## Problem
Taking the listing below line by line, tally those that contain the string "Customers". Give the total alone.
(Source records begins)
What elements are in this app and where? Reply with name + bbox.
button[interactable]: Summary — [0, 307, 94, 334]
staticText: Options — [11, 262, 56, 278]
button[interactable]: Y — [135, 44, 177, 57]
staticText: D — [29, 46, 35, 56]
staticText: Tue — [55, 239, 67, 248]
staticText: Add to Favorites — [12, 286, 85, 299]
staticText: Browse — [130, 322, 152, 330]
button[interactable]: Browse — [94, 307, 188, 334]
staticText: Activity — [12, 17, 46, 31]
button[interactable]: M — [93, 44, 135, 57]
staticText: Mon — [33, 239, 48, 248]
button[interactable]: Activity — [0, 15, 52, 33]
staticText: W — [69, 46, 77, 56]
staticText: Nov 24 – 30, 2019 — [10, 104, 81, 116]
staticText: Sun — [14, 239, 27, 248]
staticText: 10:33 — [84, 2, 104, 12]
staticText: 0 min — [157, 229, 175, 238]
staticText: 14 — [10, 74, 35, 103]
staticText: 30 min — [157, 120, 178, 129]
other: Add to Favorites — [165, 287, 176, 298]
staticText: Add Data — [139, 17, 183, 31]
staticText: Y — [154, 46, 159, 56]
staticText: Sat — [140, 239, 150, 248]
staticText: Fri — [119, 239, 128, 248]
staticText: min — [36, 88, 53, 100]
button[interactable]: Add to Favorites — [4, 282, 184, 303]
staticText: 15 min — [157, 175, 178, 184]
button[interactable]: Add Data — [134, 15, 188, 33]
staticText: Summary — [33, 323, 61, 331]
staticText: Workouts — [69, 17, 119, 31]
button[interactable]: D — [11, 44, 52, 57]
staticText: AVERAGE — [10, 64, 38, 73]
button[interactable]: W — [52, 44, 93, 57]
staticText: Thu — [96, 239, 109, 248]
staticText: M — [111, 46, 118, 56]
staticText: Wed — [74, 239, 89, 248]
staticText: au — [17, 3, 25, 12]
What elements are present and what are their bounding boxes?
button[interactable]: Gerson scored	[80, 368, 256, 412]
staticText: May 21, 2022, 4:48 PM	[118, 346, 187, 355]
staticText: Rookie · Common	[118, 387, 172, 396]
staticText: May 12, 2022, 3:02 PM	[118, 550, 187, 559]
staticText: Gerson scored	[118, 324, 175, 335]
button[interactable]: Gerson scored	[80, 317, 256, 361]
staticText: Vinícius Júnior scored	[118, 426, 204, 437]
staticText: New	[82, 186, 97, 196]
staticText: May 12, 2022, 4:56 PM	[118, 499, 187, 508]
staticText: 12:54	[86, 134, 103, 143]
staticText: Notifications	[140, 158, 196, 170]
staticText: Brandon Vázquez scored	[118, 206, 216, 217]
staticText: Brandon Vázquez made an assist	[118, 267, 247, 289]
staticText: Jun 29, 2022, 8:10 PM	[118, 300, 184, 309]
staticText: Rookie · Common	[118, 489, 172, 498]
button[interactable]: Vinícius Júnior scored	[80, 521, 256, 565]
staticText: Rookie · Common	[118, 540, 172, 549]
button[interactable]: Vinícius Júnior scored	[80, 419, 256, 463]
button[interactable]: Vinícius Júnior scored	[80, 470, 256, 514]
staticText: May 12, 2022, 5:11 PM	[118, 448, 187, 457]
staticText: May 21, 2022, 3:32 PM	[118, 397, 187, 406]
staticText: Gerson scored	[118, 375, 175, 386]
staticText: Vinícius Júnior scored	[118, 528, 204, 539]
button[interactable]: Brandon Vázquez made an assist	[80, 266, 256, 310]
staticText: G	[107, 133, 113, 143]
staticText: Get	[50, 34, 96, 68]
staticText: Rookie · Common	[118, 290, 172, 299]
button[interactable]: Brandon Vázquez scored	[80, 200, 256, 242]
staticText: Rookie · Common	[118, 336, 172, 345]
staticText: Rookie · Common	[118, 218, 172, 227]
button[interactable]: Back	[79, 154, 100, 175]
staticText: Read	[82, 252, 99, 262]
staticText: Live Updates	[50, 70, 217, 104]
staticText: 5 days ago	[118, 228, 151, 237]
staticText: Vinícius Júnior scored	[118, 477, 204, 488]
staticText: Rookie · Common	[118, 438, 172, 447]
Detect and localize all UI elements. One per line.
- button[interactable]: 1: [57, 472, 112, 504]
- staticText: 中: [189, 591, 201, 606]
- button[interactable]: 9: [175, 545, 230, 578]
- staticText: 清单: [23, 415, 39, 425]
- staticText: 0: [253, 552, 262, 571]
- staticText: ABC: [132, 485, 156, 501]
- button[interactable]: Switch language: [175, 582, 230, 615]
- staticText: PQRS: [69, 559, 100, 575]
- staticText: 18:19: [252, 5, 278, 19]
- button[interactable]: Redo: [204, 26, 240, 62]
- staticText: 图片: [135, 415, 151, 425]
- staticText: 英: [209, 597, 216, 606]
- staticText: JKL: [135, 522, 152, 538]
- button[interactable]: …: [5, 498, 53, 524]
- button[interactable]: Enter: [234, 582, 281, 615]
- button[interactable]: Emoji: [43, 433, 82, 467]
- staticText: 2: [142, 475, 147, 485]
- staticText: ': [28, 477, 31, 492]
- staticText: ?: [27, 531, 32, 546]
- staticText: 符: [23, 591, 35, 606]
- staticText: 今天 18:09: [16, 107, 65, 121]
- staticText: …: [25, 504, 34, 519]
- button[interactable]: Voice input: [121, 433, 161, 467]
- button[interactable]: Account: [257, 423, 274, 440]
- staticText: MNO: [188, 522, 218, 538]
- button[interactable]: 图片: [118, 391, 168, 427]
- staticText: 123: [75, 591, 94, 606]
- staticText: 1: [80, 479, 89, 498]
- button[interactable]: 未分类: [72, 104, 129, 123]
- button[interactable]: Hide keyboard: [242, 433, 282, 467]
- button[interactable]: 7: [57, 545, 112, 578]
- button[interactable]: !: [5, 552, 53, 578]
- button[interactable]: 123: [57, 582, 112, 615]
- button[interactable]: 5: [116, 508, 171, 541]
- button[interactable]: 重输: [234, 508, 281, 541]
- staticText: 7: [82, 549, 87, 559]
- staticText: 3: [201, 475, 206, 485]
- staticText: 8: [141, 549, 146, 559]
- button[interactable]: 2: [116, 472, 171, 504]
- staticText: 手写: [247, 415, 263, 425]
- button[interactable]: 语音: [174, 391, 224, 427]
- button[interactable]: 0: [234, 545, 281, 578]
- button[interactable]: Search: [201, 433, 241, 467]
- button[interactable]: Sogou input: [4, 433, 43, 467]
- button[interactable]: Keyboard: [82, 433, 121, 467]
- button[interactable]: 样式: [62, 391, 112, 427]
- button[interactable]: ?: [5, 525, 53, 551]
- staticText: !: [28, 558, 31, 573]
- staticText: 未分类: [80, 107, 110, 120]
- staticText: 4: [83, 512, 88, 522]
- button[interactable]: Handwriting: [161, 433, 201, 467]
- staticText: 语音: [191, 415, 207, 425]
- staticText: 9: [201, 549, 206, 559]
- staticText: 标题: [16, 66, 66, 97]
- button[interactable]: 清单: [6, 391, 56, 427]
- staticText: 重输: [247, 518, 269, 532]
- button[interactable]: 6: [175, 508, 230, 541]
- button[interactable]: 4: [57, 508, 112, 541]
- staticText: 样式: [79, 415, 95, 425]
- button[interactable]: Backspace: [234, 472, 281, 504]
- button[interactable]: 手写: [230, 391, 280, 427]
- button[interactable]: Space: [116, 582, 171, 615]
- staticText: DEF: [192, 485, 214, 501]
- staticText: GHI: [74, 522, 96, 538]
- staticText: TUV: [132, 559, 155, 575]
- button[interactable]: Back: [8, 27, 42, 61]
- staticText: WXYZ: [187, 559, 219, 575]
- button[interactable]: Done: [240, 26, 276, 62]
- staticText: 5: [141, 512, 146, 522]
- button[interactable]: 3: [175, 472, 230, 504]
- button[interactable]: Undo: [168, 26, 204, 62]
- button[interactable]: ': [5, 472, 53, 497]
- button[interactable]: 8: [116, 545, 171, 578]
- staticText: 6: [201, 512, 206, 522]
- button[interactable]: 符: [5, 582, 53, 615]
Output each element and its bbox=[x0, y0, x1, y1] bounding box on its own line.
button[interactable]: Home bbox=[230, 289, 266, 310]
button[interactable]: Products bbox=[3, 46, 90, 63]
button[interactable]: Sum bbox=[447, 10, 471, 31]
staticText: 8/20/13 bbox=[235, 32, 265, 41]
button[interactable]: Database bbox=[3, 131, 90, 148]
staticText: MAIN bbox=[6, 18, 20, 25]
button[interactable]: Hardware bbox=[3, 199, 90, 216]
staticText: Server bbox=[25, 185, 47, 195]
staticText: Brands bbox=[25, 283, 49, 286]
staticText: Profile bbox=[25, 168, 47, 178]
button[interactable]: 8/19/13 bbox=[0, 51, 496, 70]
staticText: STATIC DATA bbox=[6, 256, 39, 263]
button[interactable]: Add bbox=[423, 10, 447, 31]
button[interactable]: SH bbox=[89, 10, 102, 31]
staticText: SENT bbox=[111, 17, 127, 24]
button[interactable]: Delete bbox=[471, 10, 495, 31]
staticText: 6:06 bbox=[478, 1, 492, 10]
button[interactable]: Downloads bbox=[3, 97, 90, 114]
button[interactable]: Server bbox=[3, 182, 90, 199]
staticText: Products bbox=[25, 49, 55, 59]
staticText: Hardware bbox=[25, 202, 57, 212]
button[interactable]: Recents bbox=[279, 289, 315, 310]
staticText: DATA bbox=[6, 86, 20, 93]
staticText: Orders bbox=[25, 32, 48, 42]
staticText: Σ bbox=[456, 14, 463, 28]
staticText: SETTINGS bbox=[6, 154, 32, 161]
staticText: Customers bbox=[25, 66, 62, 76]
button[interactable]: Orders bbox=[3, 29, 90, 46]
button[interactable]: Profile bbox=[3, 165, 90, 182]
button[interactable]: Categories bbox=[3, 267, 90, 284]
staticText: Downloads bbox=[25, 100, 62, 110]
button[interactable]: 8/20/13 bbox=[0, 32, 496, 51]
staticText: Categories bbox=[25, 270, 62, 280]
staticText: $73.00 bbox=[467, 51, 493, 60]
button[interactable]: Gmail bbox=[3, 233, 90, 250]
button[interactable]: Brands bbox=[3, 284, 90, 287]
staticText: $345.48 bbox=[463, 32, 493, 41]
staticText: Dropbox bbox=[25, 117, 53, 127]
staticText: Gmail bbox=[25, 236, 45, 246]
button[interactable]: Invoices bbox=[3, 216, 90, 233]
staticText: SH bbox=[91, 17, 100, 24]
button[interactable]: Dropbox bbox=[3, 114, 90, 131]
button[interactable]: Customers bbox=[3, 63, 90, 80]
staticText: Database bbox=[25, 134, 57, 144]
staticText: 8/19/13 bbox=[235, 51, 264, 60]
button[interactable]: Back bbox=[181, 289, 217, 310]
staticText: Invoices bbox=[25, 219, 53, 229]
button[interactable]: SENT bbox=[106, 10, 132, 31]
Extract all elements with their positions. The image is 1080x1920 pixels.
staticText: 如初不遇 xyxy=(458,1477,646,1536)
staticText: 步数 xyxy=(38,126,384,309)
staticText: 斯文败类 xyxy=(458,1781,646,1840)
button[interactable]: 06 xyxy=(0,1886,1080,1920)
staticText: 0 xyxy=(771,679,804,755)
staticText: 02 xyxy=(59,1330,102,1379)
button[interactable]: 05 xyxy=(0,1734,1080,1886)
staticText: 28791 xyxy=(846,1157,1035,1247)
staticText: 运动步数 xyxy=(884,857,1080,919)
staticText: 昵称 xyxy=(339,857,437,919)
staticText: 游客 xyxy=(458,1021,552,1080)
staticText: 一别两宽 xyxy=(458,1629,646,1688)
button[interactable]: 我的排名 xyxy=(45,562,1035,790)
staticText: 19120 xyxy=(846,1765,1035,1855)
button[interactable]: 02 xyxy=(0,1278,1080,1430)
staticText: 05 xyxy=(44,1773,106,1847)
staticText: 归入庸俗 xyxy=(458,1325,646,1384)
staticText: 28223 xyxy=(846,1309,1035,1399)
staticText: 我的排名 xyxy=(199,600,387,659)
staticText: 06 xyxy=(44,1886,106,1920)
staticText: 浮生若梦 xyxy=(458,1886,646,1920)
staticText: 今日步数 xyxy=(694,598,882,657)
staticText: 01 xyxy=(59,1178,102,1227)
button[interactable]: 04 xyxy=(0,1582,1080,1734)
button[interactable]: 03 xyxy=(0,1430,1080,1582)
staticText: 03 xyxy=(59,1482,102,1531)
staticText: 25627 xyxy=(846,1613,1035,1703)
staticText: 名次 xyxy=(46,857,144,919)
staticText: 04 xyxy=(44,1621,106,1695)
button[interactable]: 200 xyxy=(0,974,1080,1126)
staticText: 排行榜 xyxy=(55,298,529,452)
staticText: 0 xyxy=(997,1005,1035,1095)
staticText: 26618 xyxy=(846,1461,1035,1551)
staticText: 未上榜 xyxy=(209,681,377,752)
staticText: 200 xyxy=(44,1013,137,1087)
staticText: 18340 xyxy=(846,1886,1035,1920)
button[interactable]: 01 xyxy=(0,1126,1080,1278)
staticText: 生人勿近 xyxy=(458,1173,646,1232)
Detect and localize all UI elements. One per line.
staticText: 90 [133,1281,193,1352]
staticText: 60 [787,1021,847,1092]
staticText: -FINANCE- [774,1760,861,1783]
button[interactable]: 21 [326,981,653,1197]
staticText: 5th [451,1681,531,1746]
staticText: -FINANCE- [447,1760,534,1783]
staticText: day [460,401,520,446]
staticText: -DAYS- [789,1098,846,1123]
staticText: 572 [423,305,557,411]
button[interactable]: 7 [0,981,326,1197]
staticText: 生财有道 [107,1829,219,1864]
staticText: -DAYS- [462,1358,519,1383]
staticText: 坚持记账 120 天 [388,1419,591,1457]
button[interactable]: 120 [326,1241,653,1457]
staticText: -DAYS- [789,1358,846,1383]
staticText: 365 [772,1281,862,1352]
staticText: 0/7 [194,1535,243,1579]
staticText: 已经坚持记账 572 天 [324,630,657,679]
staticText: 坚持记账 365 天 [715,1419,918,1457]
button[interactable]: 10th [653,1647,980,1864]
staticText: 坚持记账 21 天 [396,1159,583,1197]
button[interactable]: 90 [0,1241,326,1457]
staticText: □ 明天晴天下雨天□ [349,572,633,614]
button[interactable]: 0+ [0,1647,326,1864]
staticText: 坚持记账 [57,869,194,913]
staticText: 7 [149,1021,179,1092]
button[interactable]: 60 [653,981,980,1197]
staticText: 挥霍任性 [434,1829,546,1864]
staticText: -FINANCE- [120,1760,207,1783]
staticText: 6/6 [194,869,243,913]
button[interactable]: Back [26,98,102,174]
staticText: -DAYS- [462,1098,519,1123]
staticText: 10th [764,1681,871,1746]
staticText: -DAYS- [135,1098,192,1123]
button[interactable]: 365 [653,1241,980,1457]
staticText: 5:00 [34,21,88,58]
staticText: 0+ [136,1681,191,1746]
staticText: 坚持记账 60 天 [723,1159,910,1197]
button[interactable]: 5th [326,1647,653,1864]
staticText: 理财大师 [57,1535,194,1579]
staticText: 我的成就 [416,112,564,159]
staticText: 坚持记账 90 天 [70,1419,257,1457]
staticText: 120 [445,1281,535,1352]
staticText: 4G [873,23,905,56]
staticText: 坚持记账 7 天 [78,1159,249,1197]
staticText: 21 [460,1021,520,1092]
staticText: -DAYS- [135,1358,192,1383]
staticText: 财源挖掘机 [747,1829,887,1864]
(Source records ends)
## Expected output
2